Diferentes genes relacionados a receptores da vitamina D, síntese de colágeno, receptores de estrogênio, TGF-ß e apolipoproteína E podem estar implicados, bem como há fortes evidências de polimorfismos dos genes da proteína morfogenética do osso, osteoprotegerina e RANKL.

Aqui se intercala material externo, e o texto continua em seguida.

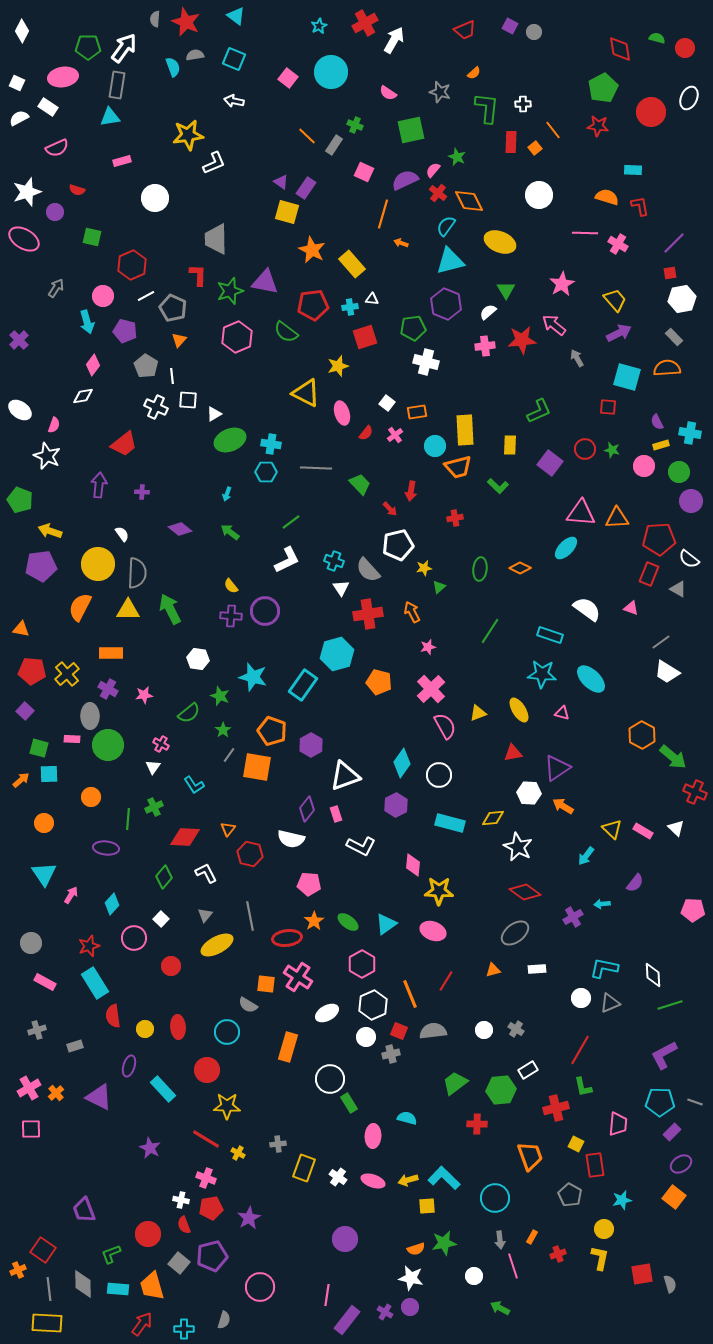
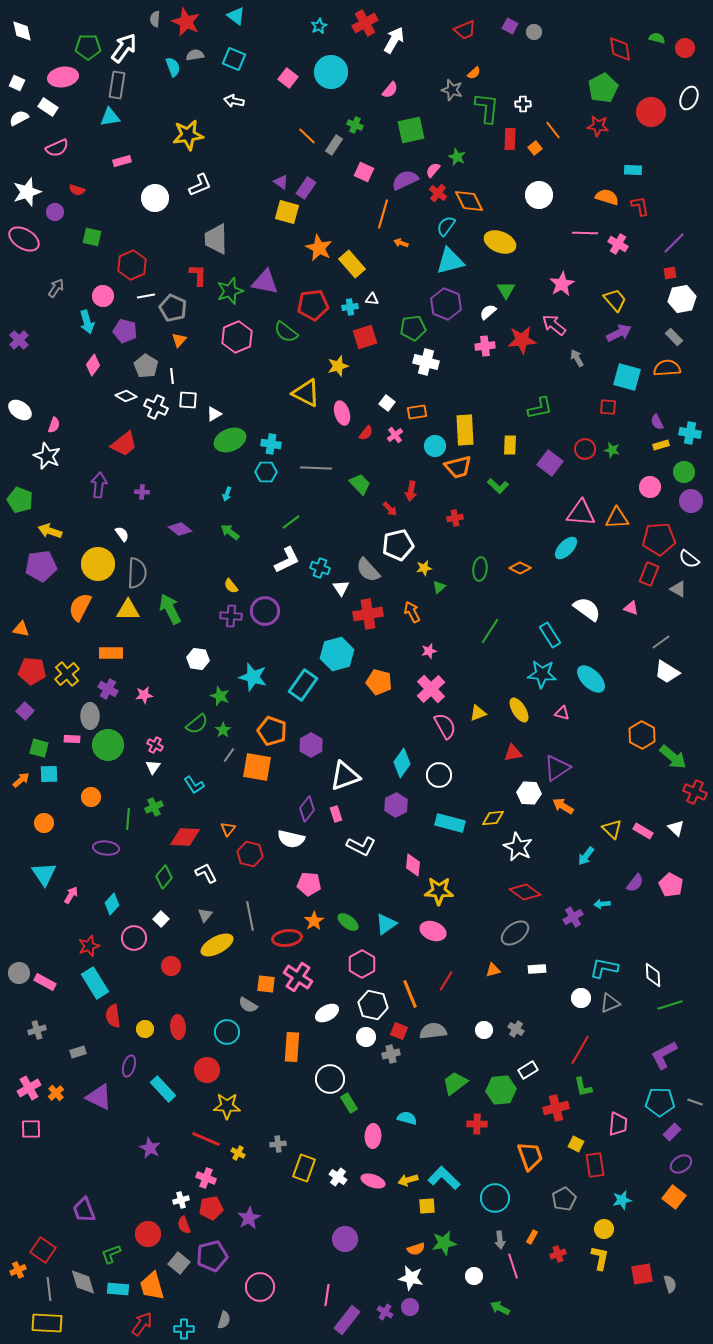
white diamond at (22, 31): rotated 40 degrees counterclockwise
gray star at (440, 92): moved 12 px right, 2 px up
pink semicircle at (388, 93): moved 2 px right, 3 px up; rotated 84 degrees counterclockwise
red rectangle at (511, 142): moved 1 px left, 3 px up
white L-shape at (214, 163): moved 14 px left, 22 px down
orange star at (312, 250): moved 7 px right, 2 px up
white line at (146, 296): rotated 18 degrees clockwise
white diamond at (83, 396): moved 43 px right; rotated 40 degrees clockwise
green L-shape at (539, 411): moved 1 px right, 3 px up; rotated 12 degrees clockwise
pink circle at (644, 466): moved 6 px right, 21 px down
green circle at (679, 472): moved 5 px right
cyan cross at (334, 561): moved 14 px left, 7 px down
cyan rectangle at (550, 635): rotated 40 degrees clockwise
pink star at (428, 647): moved 1 px right, 4 px down
green semicircle at (189, 713): moved 8 px right, 11 px down
pink cross at (161, 744): moved 6 px left, 1 px down
pink pentagon at (693, 910): moved 22 px left, 25 px up; rotated 25 degrees clockwise
gray circle at (31, 943): moved 12 px left, 30 px down
white hexagon at (373, 1005): rotated 24 degrees counterclockwise
gray rectangle at (75, 1046): moved 3 px right, 6 px down
orange rectangle at (288, 1047): moved 4 px right; rotated 12 degrees counterclockwise
red line at (206, 1139): rotated 8 degrees counterclockwise
gray pentagon at (570, 1195): moved 6 px left, 4 px down; rotated 15 degrees clockwise
white cross at (181, 1200): rotated 28 degrees counterclockwise
gray diamond at (83, 1284): moved 2 px up; rotated 16 degrees counterclockwise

Porém, até o momento, pouco foi estudado sobre genética a fim de contribuir para a prevenção e o tratamento da osteoporose.

 

Classificação da Osteoporose

Cerca de 40% das mulheres, no período perimenopausa, apresentam remodelamento ósseo acelerado. Esse processo é mais intenso nos primeiros anos da pós-menopausa e permanece durante 6 a 10 anos. A perda anual de osso varia de 1,8 a 2,3% na coluna vertebral e de 1,0 a 1,4% no fêmur, configurando a osteoporose da pós-menopausa. Considerando-se a população com idade acima de 50 anos e antes do estabelecimento da osteoporose senil, a osteoporose da pós-menopausa ocorre em 80% dos casossendo a osteoporose secundária responsável pelos 20% restantes.5

A osteoporose juvenil idiopática afeta crianças pré-púberes. A osteoporose idiopática do adulto jovem (média de 35 anos de idade) apresenta-se autolimitada, durando 5 a 10 anos e comprometendo principalmente as vértebras e outros ossos trabeculares. Ambas são bastante raras e suas patogenias ainda são desconhecidas.6

Em 1998, a subclassificação da osteoporose involucional em pós-menopausa, ou tipo I, e senil, ou tipo II, foi revista e definida como involucional, somente (Quadro 126.1).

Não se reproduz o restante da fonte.